Темнеющее небо скрывается за черным зонтом. Когда я опускаю голову, то вижу Морриса, любезно ожидающего меня с табличкой.
– Что? – бормочу я.
Господи! Да что со мной не так?
– Мисс Рид, садитесь в машину, – громко произносит водитель. В его темных волосах виднеется седина, а вокруг добрых карих глаз появились морщинки. – Это весь ваш багаж?
Я растерянно гляжу на свой единственный небольшой чемодан и киваю. Никогда не видела смысла таскать с собой кучу одежды, а вот книги… книги занимали, пожалуй, большую часть моих вещей.
– Вы… – начинает мужчина, но тут же замолкает.
Семь лет прошло, было так странно видеть мистера Морриса. Наверное, мужчина разделял те же чувства, что и я.
Смятение. Название этого чувства – смятение. И оно будет преследовать меня еще долгое время, я уверена.
– Вы так выросли, – в конце концов говорит мистер Моррис, морщинки вокруг его глаз становятся глубже, когда он улыбается. – Миссис Рид дала четкие указания привезти вас домой как можно раньше. Но, полагаю, вы не намерены следовать ее плану?
Я широко улыбаюсь, наконец приходя в себя, и крепко обнимаю водителя, которого я видела чаще, чем свою мать. Руки мужчины хлопают меня по спине. В нос ударяет терпкий древесный запах парфюма, крепко въевшийся в его коричневое пальто.
Я зажмуриваюсь, на миг возвращаясь в детство, и шепчу:
– Отвезите меня на Джеймс-стрит.
– Конечно, мисс.
Выехав из Хитроу, я снова и снова прокручиваю список действий на ближайшее время. Если повезет, я закончу все дела за месяц. Если же нет… что ж, придется потерпеть.

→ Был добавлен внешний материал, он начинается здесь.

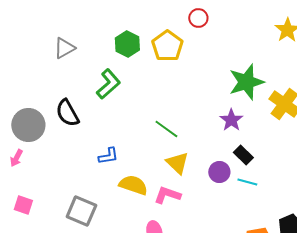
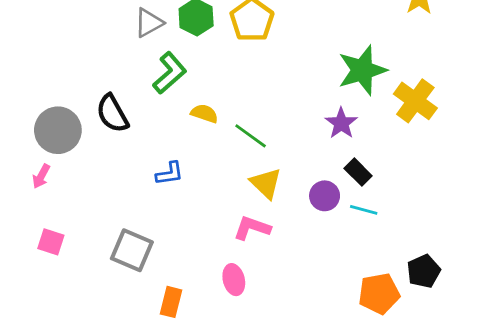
gray triangle: (64, 48) -> (149, 23), moved
yellow semicircle: (133, 185) -> (204, 113), moved, size x0.7

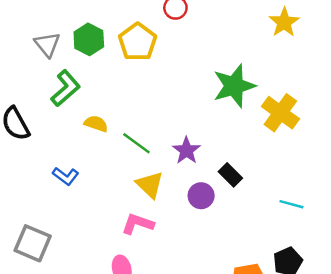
gray triangle: (149, 23) -> (47, 44), turned -40
purple star: (341, 123) -> (186, 151), moved
blue L-shape: (170, 174) -> (66, 176), turned 45
cyan line: (364, 210) -> (291, 204), moved

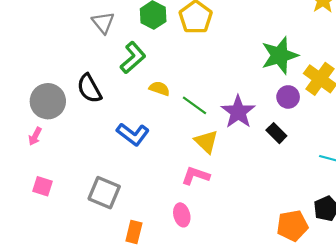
gray triangle: (47, 44) -> (103, 23), moved
purple star: (186, 151) -> (238, 112), size x1.4
blue L-shape: (66, 176) -> (133, 134), size x1.4
purple circle: (201, 196) -> (288, 97), moved

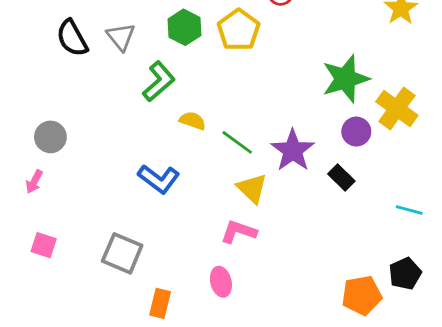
black semicircle: (89, 88) -> (72, 38), moved
gray circle: (48, 101) -> (50, 137), size x0.7

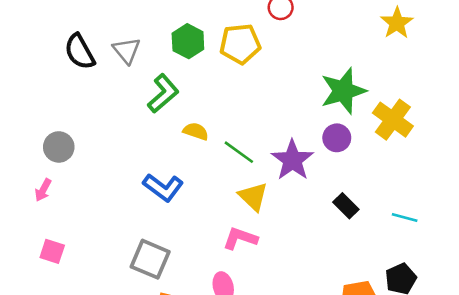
yellow pentagon: (239, 30) -> (240, 44), turned 30
purple circle: (356, 132) -> (337, 138), moved
black rectangle: (341, 178) -> (346, 206), moved
gray square: (122, 253) -> (150, 259), moved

Я зарываюсь носом в серый пушистый шарф и разглядываю сверкающие огни города. Лондон почти не изменился. И в то же время он стал больше, опаснее… страшнее. Была ли я рада, что вернулась в Англию? Я усмехаюсь, проезжая мимо любимого паба. Ярко-красный фасад, встроенный в скучный английский дом, зеленая дверь и надпись «Пэтти энд Бан». Все же некоторые вещи остаются неизменными.
Я беру еду навынос, прихватив картошку для мистера Морриса. Наконец, сердце успокаивается, и я снова могу нормально дышать. Бургер оказывается просто отменный. Такой, каким я его помню: говяжья котлета, три ломтика сыра, мало кетчупа и много горчицы. Эта Пэтти определенно знает толк в бургерах.
Мама с сестрой жили в Белгравии – центральном районе Лондона, в шикарном белоснежном таунхаусе, который был давно нам не по карману. Но когда миссис Рид умела правильно расставлять приоритеты?
– Катерина, ты приехала! – Мари сидит в гостиной, обложившись учебниками. Она явно готовилась к экзаменам, хотя на ней надет строгий серый костюм, словно она собиралась ужинать с премьер-министром Великобритании, а вовсе не со своей сестрой.
Мы виделись совсем недавно: Мари прилетала в Ванкувер во время ее летних каникул. Но, обнимая сестру, я все равно осознаю, насколько же сильно я соскучилась.
– Почему ты так одета? – спрашиваю я, стягивая с себя пальто.
– Мама забронировала столик в «Ормер Мейфор», – Мари поправила свои светлые волосы, которые я растрепала своей пятерней. – Ты не знала?
Конечно же, нет. Если бы знала, то сразу бы отказалась.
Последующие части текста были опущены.